Stored records:
═══

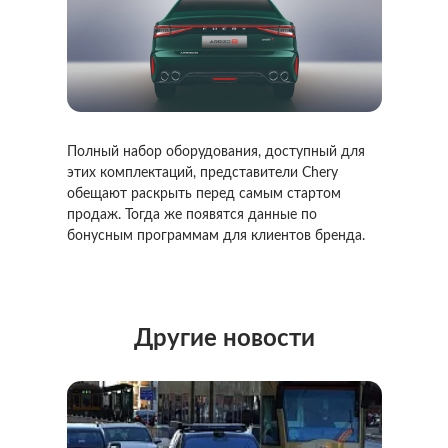
Полный набор оборудования, доступный для
этих комплектаций, представители Chery
обещают раскрыть перед самым стартом
продаж. Тогда же появятся данные по
бонусным программам для клиентов бренда.
Другие новости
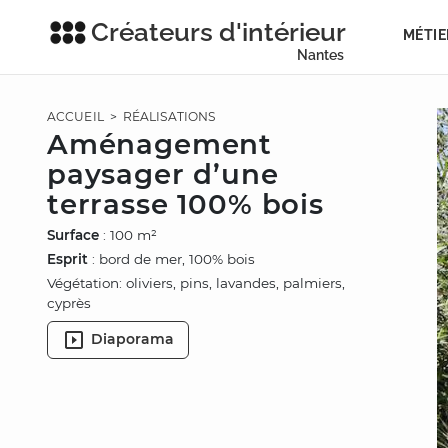
Créateurs d'intérieur
MÉTIE
Nantes
ACCUEIL
>
RÉALISATIONS
Aménagement
paysager d’une
terrasse 100% bois
Surface
: 100 m²
Esprit
: bord de mer, 100% bois
Végétation: oliviers, pins, lavandes, palmiers,
cyprès
Diaporama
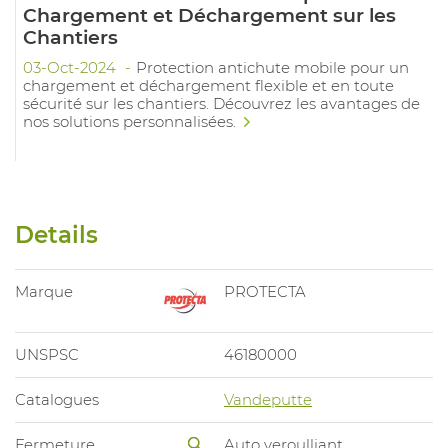
Chargement et Déchargement sur les
Chantiers
03-Oct-2024
Protection antichute mobile pour un
chargement et déchargement flexible et en toute
sécurité sur les chantiers. Découvrez les avantages de
nos solutions personnalisées.
Details
Marque
PROTECTA
UNSPSC
46180000
Catalogues
Vandeputte
Fermeture
Auto veroulliant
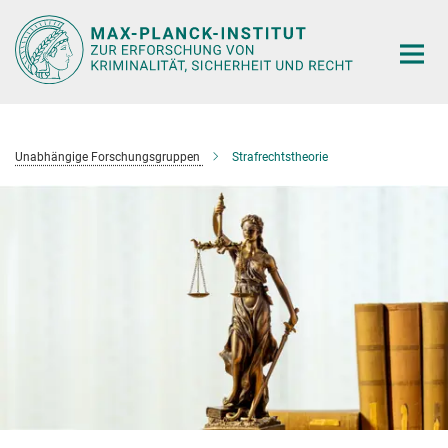
Hauptinhalt
Unabhängige Forschungsgruppen
Strafrechtstheorie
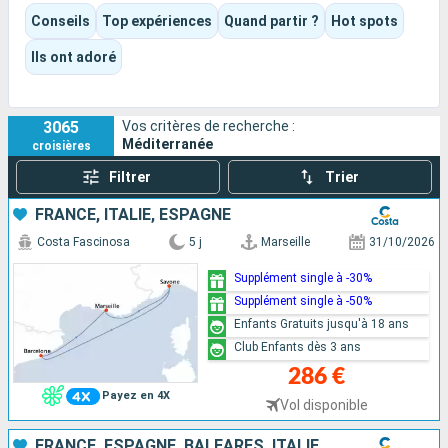
Selon l’itinéraire et le bateau choisis, l’expérience peut être
Conseils
Top expériences
Quand partir ?
Hot spots
culturelle, gastronomique, balnéaire ou résolument tournée
vers le divertissement. Piscines, spectacles, animations,
Ils ont adoré
moments de détente ou grandes visites : chacun peut y
trouver son propre rythme.
3065
Vos critères de recherche :
Méditerranée
croisières
Filtrer
Trier
FRANCE, ITALIE, ESPAGNE
Costa Fascinosa
5 j
Marseille
31/10/2026
Supplément single à -30%
Supplément single à -50%
Enfants Gratuits jusqu'à 18 ans
Club Enfants dès 3 ans
286 €
Payez en 4X
Vol disponible
FRANCE, ESPAGNE, BALÉARES, ITALIE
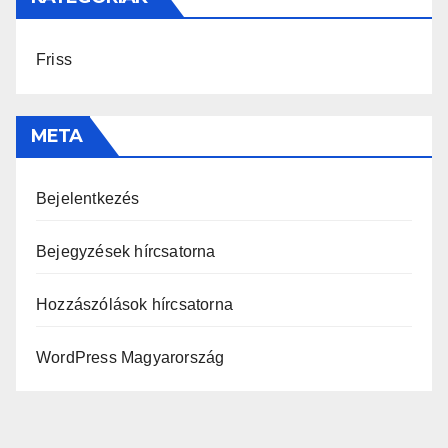
Friss
META
Bejelentkezés
Bejegyzések hírcsatorna
Hozzászólások hírcsatorna
WordPress Magyarország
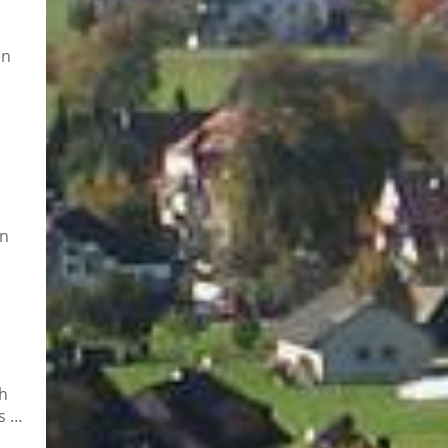
en
in
h
s …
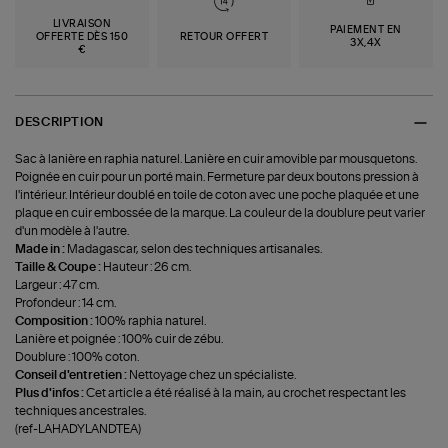
LIVRAISON
PAIEMENT EN
OFFERTE DÈS 150
RETOUR OFFERT
3X,4X
€
DESCRIPTION
Sac à lanière en raphia naturel. Lanière en cuir amovible par mousquetons.
Poignée en cuir pour un porté main. Fermeture par deux boutons pression à
l'intérieur. Intérieur doublé en toile de coton avec une poche plaquée et une
plaque en cuir embossée de la marque. La couleur de la doublure peut varier
d'un modèle à l'autre.
Made in :
Madagascar, selon des techniques artisanales.
Taille & Coupe :
Hauteur : 26 cm.
Largeur : 47 cm.
Profondeur : 14 cm.
Composition :
100% raphia naturel.
Lanière et poignée : 100% cuir de zébu.
Doublure : 100% coton.
Conseil d'entretien :
Nettoyage chez un spécialiste.
Plus d'infos :
Cet article a été réalisé à la main, au crochet respectant les
techniques ancestrales.
(ref-LAHADYLANDTEA)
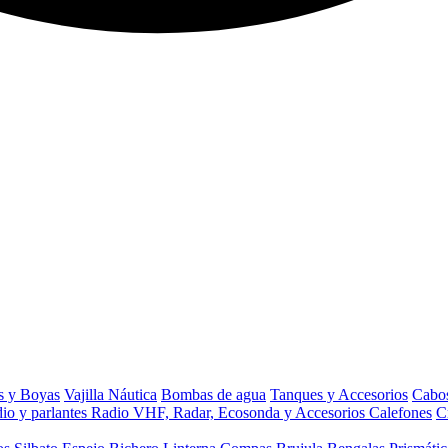
s y Boyas
Vajilla Náutica
Bombas de agua
Tanques y Accesorios
Cabos
io y parlantes
Radio VHF, Radar, Ecosonda y Accesorios
Calefones
C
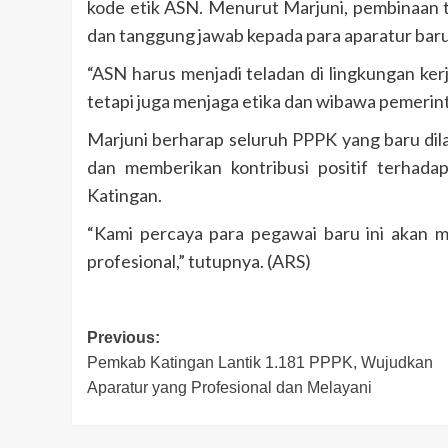
kode etik ASN. Menurut Marjuni, pembinaan te
dan tanggung jawab kepada para aparatur baru
“ASN harus menjadi teladan di lingkungan ker
tetapi juga menjaga etika dan wibawa pemerint
Marjuni berharap seluruh PPPK yang baru dila
dan memberikan kontribusi positif terhada
Katingan.
“Kami percaya para pegawai baru ini akan m
profesional,” tutupnya. (ARS)
Post
Previous:
Pemkab Katingan Lantik 1.181 PPPK, Wujudkan
navigation
Aparatur yang Profesional dan Melayani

═══

Required action: Which lines above include "cuir"? Show each of them by copying it.

Answer space:
Sac à lanière en raphia naturel. Lanière en cuir amovible par mousquetons.
Poignée en cuir pour un porté main. Fermeture par deux boutons pression à
plaque en cuir embossée de la marque. La couleur de la doublure peut varier
Lanière et poignée : 100% cuir de zébu.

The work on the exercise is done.